Après une vingtaine d'auditions et deux déplacements, les rapporteurs dressent un constat sans appel : il est urgent d'engager rapidement une réforme en profondeur d'un système aujourd'hui à bout de souffle. Les rapporteurs formulent trois séries de recommandations relatives à l'environnement juridique et tarifaire des services, à la situation des personnels ainsi qu'au soutien financier qui doit être apporté par la puissance publique.
1. Refonder l'environnement juridique et tarifaire des services d'aide à domicile
? Historiquement porté par les associations, le secteur de l'aide à domicile s'est progressivement ouvert aux entreprises. La loi dite « Borloo » du 26 juillet 2005 consacre cette évolution et fait de l'aide au domicile des publics fragiles une catégorie d'un champ plus vaste regroupant l'ensemble des services à la personne.
Depuis 2005, coexistent deux modalités de création des services d'aide à domicile. Ils peuvent être autorisés pour une durée de quinze ans par le président du conseil général ou se voir délivrer un agrément , pour cinq ans, par les services du ministère du travail dans le département. Ces deux procédures correspondent à des logiques différentes : soutien à l'emploi pour l'agrément, construction d'une offre de services médico-sociaux adaptée aux besoins identifiés sur les territoires départementaux pour l'autorisation. Complexe et peu lisible, non seulement pour les services mais également pour les usagers, ce mécanisme de droit d'option est jugé très largement insatisfaisant.
? Le système de tarification horaire, différent selon le régime juridique des structures, présente lui aussi des lacunes. Outre qu'ils sont extrêmement variables selon les départements , les tarifs sont globalement insuffisants pour couvrir l'ensemble des coûts supportés par les services.
Plusieurs départements se sont engagés depuis 2012 dans l'expérimentation d'une tarification sous la forme d'une dotation globale dans le cadre de contrats pluriannuels d'objectifs et de moyens . Si le dispositif présente des avantages certains, notamment en ce qu'il vise plus globalement à améliorer la qualité du service rendu auprès des usagers, il doit être évalué rapidement afin que puissent être posées au plus vite les bases d'une réforme tarifaire pérenne.
? Depuis 2004 peuvent être créés des services polyvalents d'aide et de soins à domicile (Spasad) regroupant des services d'aide à domicile et des services de soins infirmiers à domicile. Ce type de rapprochement emporte de véritables opportunités en termes de mutualisation et les synergies qui peuvent se créer entre salariés contribuent à améliorer la qualité du service rendu. De telles structures sont en outre indispensables dans une perspective de décloisonnement des secteurs sanitaire et médico-social et d'organisation du parcours de santé des patients.
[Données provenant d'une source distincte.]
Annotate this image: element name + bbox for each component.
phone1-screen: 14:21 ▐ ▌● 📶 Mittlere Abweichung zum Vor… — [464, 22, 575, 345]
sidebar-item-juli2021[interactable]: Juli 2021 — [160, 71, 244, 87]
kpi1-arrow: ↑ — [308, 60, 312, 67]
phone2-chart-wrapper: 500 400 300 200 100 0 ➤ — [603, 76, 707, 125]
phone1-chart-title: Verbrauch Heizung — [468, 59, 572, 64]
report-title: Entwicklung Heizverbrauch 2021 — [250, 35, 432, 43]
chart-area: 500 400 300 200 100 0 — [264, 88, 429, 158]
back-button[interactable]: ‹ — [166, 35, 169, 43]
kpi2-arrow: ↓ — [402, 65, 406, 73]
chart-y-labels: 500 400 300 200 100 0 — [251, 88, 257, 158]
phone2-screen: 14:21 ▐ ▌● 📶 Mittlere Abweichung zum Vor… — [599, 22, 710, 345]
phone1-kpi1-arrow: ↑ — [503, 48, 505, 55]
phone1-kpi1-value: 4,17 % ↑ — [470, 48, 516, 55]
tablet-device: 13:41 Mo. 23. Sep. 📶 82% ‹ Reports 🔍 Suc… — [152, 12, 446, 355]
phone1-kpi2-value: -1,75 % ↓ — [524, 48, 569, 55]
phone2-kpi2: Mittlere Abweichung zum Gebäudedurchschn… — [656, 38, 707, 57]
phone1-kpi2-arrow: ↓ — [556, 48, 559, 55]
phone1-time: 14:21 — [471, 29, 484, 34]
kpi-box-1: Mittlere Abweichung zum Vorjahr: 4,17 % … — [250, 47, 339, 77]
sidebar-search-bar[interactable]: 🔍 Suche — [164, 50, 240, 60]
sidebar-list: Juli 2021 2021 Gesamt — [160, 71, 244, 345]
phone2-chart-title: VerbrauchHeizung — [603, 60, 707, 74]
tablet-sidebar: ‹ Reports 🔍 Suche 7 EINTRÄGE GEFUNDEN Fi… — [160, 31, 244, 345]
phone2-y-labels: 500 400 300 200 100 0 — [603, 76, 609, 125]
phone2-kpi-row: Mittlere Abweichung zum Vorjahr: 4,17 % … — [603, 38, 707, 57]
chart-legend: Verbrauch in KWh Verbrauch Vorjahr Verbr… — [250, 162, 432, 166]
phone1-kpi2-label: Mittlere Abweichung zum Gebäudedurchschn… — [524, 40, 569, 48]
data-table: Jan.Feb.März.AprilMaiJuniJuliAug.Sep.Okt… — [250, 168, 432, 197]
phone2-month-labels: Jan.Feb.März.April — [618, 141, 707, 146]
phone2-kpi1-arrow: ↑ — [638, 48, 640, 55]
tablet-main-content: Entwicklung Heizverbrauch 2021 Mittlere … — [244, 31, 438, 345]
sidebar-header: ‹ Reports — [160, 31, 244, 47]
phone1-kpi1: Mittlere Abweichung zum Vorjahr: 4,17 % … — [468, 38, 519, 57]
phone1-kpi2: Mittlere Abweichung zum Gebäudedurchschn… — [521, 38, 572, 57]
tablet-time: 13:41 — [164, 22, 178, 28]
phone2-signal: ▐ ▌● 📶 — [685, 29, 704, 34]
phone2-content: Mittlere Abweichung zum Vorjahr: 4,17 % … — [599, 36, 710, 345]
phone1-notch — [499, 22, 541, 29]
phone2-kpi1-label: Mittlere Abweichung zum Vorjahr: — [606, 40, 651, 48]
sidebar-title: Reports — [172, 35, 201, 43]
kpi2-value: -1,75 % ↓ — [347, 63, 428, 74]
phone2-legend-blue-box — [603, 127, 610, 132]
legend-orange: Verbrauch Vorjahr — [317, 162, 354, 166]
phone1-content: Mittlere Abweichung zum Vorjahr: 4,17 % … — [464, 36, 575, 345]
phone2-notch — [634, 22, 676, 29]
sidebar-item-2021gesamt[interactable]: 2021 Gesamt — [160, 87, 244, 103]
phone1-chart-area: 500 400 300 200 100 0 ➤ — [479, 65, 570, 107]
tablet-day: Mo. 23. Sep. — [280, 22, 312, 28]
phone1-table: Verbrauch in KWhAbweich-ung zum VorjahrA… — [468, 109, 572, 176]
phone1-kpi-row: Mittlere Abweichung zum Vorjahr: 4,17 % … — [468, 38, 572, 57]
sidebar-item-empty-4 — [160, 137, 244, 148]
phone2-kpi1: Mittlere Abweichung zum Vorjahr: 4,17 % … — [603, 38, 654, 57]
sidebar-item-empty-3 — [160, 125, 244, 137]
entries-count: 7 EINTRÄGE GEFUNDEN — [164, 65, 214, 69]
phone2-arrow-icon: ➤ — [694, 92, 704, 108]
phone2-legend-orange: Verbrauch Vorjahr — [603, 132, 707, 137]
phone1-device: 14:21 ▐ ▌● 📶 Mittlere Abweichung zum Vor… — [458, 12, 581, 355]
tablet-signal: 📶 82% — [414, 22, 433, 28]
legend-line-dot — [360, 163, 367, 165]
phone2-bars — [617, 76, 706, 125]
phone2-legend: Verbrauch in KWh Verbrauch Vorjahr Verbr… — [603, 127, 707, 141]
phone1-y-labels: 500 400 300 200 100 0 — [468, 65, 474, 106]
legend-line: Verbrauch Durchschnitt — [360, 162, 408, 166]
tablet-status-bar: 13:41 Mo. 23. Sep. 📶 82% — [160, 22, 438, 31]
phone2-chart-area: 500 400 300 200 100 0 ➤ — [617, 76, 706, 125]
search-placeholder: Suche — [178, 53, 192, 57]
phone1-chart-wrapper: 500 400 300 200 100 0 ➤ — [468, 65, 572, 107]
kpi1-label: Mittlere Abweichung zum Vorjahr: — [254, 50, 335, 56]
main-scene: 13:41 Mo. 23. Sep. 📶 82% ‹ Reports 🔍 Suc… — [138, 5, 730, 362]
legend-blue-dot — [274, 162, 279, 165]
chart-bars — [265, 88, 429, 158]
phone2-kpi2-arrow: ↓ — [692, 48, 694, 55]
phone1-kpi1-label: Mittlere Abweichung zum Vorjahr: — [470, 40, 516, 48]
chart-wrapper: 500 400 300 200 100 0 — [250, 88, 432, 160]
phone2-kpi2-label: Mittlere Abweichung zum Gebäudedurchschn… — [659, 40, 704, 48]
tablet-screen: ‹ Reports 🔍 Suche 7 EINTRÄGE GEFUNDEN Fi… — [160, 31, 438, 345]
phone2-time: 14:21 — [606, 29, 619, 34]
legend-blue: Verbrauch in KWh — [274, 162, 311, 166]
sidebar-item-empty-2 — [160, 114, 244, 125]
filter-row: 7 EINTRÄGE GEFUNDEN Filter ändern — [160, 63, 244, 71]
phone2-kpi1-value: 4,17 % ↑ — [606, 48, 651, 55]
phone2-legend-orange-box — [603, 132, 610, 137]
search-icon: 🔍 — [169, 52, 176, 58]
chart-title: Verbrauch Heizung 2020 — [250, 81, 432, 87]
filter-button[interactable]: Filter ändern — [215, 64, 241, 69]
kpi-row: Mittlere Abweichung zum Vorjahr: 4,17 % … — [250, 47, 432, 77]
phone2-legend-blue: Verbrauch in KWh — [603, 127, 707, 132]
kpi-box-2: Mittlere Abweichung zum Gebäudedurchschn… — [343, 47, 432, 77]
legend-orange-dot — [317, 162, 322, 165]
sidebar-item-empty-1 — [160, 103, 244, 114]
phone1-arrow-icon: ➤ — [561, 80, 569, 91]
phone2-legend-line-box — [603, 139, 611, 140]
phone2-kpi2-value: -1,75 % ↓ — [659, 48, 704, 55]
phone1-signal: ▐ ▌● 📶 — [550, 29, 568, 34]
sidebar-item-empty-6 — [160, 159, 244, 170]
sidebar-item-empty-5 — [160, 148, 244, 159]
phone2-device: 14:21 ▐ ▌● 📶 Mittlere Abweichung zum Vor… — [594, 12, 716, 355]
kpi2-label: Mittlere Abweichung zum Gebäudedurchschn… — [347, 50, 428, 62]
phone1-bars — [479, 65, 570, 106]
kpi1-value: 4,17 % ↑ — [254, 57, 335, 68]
Pourtant, peu de Spasad ont été mis en place. Il est nécessaire d'évaluer les freins à leur développement pour tracer les pistes d'amélioration du dispositif, en étudiant notamment la façon dont pourrait être assurée la fongibilité des enveloppes de financement.
Les propositions de vos rapporteurs
- Confier, dès 2014, à l'Inspection générale des affaires sociales (Igas), une évaluation des expérimentations de refondation tarifaires et organisationnelles menées actuellement dans les départements.
- Accélérer la mise en oeuvre de l'étude nationale de coûts afin que les résultats de celle-ci soient disponibles dès la fin de l'année 2014.
- Sur la base des expérimentations et de l'étude nationale de coûts, engager dès 2015 une réforme pérenne de la tarification des services d'aide à domicile. Confier à la CNSA le pilotage de la réforme.
- Substituer au double régime de l'autorisation et de l'agrément un seul système d'autorisation rénové.
- Confier à l'Igas une mission d'évaluation du fonctionnement actuel des Spasad pour établir les pistes d'amélioration du dispositif, notamment les modalités selon lesquelles pourrait être assurée la fongibilité des enveloppes de financement.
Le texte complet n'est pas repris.